- What the task requires
Reply with one number: the count of lines in the data that hold the string "cookie".

- Source records
---

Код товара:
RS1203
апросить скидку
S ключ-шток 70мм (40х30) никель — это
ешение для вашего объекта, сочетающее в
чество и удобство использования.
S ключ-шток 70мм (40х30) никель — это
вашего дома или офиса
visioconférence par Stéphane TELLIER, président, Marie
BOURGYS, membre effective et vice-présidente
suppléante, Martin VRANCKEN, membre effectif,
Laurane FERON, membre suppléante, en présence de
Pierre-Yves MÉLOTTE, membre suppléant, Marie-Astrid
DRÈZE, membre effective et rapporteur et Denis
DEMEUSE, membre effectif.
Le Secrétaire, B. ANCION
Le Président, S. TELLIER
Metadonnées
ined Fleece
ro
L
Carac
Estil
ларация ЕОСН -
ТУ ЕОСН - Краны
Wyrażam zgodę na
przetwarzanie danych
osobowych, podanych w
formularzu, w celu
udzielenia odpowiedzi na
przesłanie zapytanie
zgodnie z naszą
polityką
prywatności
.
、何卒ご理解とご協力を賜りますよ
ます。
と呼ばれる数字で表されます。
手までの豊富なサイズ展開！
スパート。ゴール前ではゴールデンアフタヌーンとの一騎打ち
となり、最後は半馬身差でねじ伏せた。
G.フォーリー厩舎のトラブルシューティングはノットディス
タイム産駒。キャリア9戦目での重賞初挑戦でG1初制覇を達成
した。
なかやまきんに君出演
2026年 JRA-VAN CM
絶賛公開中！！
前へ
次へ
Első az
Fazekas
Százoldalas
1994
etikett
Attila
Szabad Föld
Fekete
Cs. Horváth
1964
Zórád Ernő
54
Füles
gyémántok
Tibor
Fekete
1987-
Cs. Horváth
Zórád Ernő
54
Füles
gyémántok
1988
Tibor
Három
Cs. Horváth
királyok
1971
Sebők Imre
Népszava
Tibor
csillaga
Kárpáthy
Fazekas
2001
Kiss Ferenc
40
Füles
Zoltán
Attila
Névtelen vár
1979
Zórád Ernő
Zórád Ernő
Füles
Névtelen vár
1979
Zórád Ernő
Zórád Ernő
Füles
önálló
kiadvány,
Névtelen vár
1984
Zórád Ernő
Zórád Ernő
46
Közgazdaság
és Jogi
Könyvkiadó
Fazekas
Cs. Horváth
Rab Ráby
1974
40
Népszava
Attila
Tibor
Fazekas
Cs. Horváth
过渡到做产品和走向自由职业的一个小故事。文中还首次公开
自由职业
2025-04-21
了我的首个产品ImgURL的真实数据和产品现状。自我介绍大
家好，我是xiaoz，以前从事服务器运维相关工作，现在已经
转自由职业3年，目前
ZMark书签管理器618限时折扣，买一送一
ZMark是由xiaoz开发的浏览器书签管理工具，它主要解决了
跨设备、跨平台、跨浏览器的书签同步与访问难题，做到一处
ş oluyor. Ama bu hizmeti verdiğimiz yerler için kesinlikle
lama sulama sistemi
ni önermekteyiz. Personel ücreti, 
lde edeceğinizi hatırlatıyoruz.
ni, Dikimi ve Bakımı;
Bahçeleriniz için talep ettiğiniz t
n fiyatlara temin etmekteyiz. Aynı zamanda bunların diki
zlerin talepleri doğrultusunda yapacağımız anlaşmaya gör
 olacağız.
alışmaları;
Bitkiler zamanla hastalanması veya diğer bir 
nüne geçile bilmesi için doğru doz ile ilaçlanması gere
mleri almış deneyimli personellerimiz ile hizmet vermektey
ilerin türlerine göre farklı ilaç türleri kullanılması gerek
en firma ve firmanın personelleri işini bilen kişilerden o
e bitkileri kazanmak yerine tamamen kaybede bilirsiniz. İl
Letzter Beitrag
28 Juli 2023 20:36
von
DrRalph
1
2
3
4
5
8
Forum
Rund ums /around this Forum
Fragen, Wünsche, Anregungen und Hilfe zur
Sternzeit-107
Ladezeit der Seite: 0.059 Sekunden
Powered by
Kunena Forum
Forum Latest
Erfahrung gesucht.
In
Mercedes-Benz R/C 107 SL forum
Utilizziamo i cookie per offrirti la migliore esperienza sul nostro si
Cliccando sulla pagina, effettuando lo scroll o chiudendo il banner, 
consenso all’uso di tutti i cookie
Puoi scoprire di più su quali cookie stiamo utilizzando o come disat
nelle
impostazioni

---

- Solution to the problem
3